*WHAT THIS TASK INVOLVES:* In your copy, include no images and return each entry exactly as written.

*INPUT DATA:*
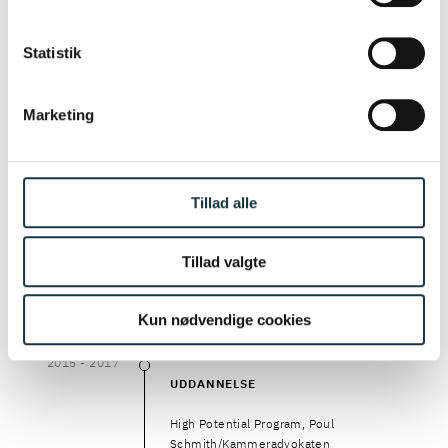
Læs mere om vores behandling af personoplysninger
her.
CV
Statistik
Marketing
2017
2017
UDDANNELSE
Copenhagen Business School Executive
Tillad alle
Bestyrelsesuddannelsen 2017
2016
Tillad valgte
2016
UDDANNELSE
PRINCE2®-certificeret
Kun nødvendige cookies
2015
- 2017
2015
–
2017
UDDANNELSE
High Potential Program, Poul
Schmith/Kammeradvokaten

*RESULT BELOW:*
Læs mere om vores behandling af personoplysninger
her.
CV
Statistik
Marketing
2017
2017
UDDANNELSE
Copenhagen Business School Executive
Tillad alle
Bestyrelsesuddannelsen 2017
2016
Tillad valgte
2016
UDDANNELSE
PRINCE2®-certificeret
Kun nødvendige cookies
2015
- 2017
2015
–
2017
UDDANNELSE
High Potential Program, Poul
Schmith/Kammeradvokaten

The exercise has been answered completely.